Он прокричал это лет двадцать назад, разглядывая мою увлажненную мужскую плоть. Уж не знаю, что ему привиделось в моих безумных в тот момент глазах – может быть, отблеск неверного постижения мира. Иногда, когда я кончаю или вот-вот погружусь в сон, разум мой, мне кажется, покидает меня и удаляется бесконечно длинным путем шириной в нить, нить цвета ночи. Туда, вовне стремится разум мой, плывет своим узким путем, побуждаемый любопытством, светлый открытостью миру, в дальнюю даль летит он, как мастерски заброшенная оперенная блесна в быстром полете по яркому свету над потоком. Где-то уже за пределами моей власти и моего контроля эта блесна распрямляется в копье, копье становится иглой, и игла эта сшивает мир воедино. Она пришивает кожу к скелету и губную помаду к губам, она сшивает Эдит, когда та стояла (и будет стоять, покуда я, страницы этой книги и вечное всевидящее око помнить будут) в нашем темном подземелье в своей раскраске, она пришивает к горам туман, пронизывает все, как нескончаемый кровоток, и наполняет туннель успокоительным чувством удовлетворенности, восхитительным ощущением единства. Все несоответствия мира, противоречия парадоксов, две стороны монеты, гадание на кофейной гуще, острое, как бритва, сознание, все противоположности, сущее и все его образы, предметы, не отбрасывающие тени, и повседневные впечатления на улице, то лицо и это, дом и зубную боль, впечатления, имена, которые складываются из разных букв, – моя игла пронзает их все и меня самого, мои неуемные фантазии, все, что было раньше и есть теперь, всех нас, как бусины ожерелья несравненной красоты и бессмысленности.

– Ничего между собой не связывай, – прокричал Ф. – Если тебе не терпится, сложи все это барахло в ряд на столе, только ничего между собой не связывай! Давай, еще раз, – прокричал он, оттягивая мой опавший член, как канат колокола, и потряхивая им, как созвавшая на обед гостей светская дама трясет колокольчиком к перемене блюд. – Не давай себя одурачить, – кричал Ф.

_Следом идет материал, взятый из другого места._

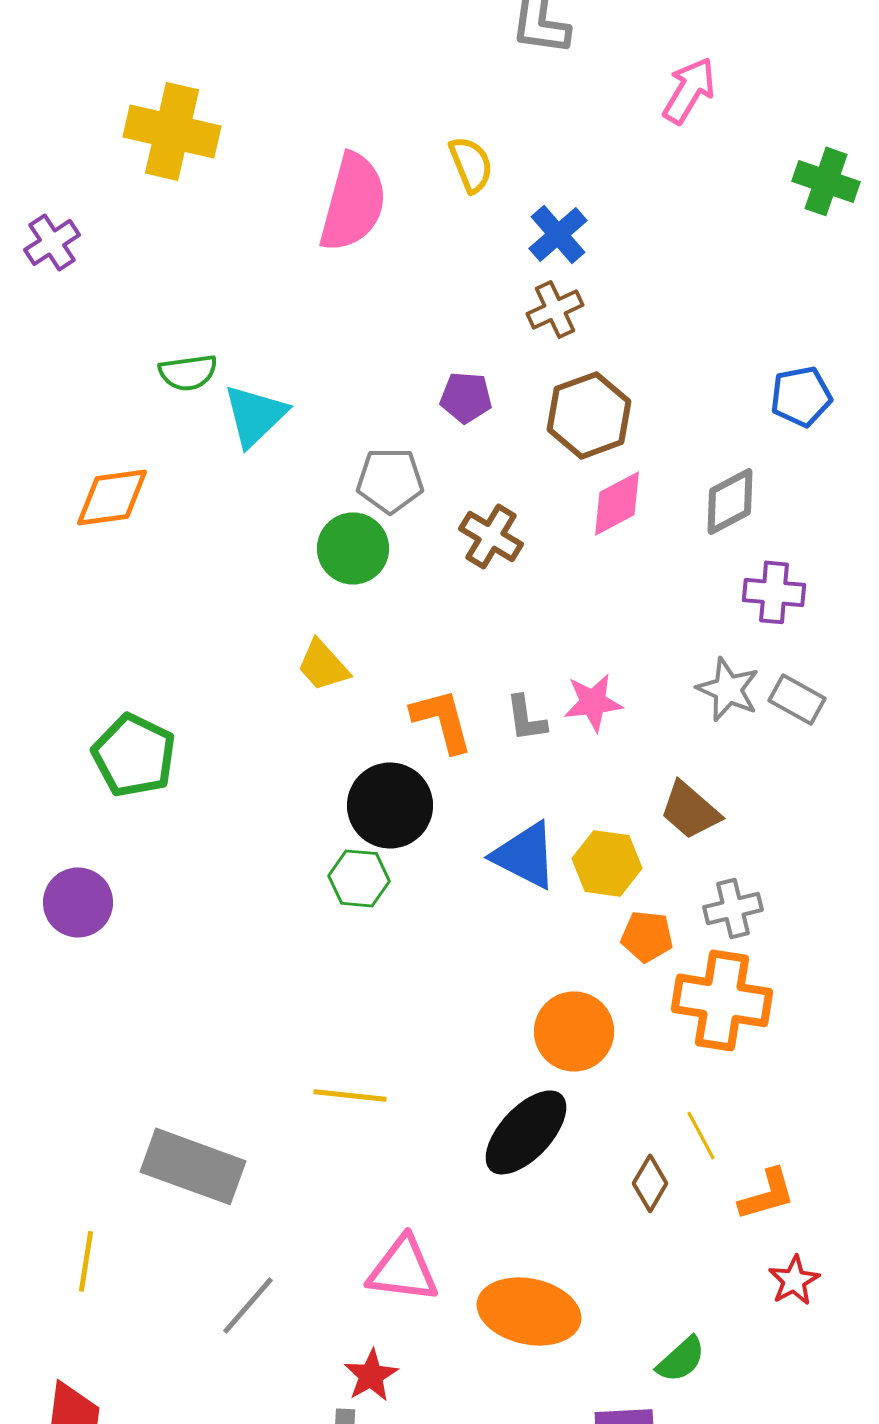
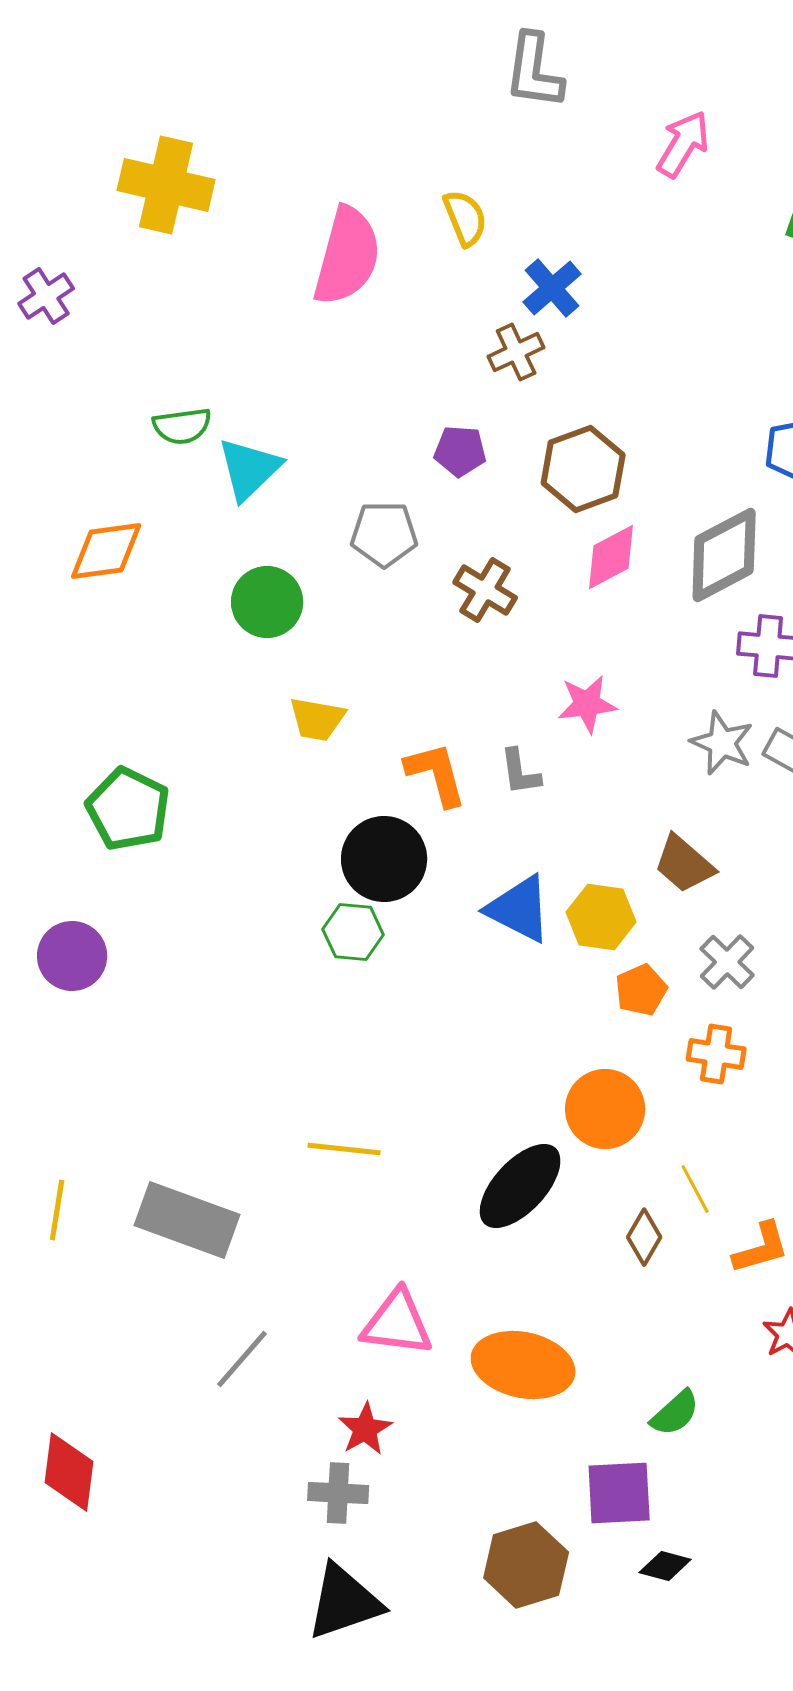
brown cross: (555, 309) -> (516, 352), moved
gray diamond: (730, 501) -> (724, 555), size x1.4
green circle: (353, 548) -> (267, 602), moved
yellow trapezoid: (323, 665) -> (317, 719), turned -38
pink star: (593, 702) -> (587, 704), moved
gray cross: (733, 908) -> (727, 962), turned -32
orange pentagon: (647, 936) -> (641, 990), turned -30
orange cross: (722, 1000) -> (716, 1054), size x0.6
orange circle: (574, 1031) -> (605, 1109), moved
yellow line: (86, 1261) -> (57, 1210), moved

Происходило это двадцать лет назад, как я уже говорил. Сейчас мне остается только гадать о том, что вызвало у него этот всплеск эмоций, может быть, я весь светился глуповатой улыбкой открытости миру, которая подчас так портит лицо молодого человека. Именно в тот день Ф. выложил мне один из своих самых потрясающих обманов.

– Дружок, – сказал Ф., – не надо тебе ни в чем себя винить.

– В чем именно?

– Ну, в том, например, что мы с тобой друг другу сосем, кино смотрим, вазелином пользуемся, с собакой дурачимся, в рабочее время не дело делаем, а по притонам слоняемся, под мышками ковыряемся.

– Мне и в голову не приходило себя за это винить.

– Нет, приходило. А это лишнее. Видишь ли, – сказал Ф., – тут гомосексуальностью и не пахнет.

– Ладно, Ф., давай лучше сменим тему. Гомосексуальность – это только название.

– Именно поэтому, дружок, я тебе об этом и говорю. Ты живешь в мире названий. Вот почему я по доброте душевной тебе это внушаю.

– Ты еще один вечер испортить хочешь?

– Послушай меня, бедный мой а…!

– Это ты, Ф., виноватым себя чувствуешь. Черт знает насколько виноватым. Ты виновная сторона.

– Ха. Ха. Ха. Ха. Ха.

– Я знаю, Ф., что ты сделать надумал. Ты хочешь этот вечер испортить. Тебе мало пару раз просто так кончить и еще в задницу от души засадить.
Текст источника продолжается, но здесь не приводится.